**TASK PROMPT**
Once the line containing "very slowly. Phoenixes have wings sinc" is located, give it again exactly, together with each line that follows it to the end of the entries, and add nothing else.

**Saved data entries**
== Segment start ==
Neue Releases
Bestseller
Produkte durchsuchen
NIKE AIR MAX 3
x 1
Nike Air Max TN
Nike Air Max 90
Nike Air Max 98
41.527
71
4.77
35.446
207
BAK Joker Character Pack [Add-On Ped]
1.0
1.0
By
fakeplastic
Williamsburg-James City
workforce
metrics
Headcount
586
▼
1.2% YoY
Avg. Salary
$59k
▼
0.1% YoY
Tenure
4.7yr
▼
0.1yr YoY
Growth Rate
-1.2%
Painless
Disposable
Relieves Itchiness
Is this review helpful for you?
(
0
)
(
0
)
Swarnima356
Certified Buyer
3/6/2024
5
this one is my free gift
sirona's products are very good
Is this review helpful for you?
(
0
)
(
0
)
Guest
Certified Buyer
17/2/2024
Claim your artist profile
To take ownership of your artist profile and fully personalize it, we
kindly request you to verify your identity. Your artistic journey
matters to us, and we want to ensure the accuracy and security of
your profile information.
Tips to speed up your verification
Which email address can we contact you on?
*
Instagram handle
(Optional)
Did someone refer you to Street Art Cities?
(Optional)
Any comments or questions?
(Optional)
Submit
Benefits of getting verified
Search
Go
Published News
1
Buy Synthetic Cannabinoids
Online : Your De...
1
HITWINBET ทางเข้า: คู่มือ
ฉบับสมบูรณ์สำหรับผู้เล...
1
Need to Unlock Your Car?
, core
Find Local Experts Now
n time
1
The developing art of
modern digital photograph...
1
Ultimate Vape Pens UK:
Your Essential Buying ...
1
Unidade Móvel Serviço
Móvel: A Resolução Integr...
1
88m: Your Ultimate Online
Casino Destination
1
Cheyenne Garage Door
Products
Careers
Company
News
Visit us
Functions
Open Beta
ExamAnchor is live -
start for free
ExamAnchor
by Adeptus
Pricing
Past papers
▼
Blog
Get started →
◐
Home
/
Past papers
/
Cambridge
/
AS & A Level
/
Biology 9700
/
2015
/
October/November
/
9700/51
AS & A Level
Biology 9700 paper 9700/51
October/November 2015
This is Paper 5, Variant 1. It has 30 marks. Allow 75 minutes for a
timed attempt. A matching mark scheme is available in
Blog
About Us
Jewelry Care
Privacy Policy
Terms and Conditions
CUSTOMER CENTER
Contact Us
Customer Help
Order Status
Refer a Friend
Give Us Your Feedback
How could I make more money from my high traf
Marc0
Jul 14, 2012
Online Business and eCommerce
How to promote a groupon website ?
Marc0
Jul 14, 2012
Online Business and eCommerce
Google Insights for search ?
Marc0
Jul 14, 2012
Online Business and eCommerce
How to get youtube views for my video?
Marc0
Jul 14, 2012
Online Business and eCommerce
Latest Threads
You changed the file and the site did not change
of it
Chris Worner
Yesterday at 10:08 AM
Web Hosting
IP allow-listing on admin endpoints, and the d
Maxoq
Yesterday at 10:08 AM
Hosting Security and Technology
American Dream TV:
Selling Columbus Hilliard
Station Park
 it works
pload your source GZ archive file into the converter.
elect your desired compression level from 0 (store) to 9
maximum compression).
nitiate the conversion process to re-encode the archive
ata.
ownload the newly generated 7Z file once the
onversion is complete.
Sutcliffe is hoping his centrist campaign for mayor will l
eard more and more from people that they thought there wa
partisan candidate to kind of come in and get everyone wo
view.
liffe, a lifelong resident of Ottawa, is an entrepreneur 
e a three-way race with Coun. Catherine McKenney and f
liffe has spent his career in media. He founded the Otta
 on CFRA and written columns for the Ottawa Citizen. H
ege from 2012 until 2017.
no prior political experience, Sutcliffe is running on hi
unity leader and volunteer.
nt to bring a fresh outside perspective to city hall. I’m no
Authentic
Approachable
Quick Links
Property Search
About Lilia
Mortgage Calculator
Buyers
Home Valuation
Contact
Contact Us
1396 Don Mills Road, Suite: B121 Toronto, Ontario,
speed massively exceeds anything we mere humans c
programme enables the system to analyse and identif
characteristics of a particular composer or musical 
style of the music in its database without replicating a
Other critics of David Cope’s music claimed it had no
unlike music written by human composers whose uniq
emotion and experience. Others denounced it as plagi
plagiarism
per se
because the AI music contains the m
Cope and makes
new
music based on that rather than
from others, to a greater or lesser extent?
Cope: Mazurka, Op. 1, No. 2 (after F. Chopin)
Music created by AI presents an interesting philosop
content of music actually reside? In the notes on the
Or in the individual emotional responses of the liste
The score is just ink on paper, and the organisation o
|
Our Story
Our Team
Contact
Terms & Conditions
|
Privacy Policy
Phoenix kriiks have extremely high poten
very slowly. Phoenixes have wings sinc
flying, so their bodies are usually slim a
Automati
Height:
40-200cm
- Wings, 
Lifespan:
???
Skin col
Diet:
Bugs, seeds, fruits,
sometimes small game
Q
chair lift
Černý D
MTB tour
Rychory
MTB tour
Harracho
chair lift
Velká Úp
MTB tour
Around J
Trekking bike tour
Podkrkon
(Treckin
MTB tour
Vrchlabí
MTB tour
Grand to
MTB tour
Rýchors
== Segment end ==
**COMPLETED EXERCISE**
very slowly. Phoenixes have wings sinc
flying, so their bodies are usually slim a
Automati
Height:
40-200cm
- Wings, 
Lifespan:
???
Skin col
Diet:
Bugs, seeds, fruits,
sometimes small game
Q
chair lift
Černý D
MTB tour
Rychory
MTB tour
Harracho
chair lift
Velká Úp
MTB tour
Around J
Trekking bike tour
Podkrkon
(Treckin
MTB tour
Vrchlabí
MTB tour
Grand to
MTB tour
Rýchors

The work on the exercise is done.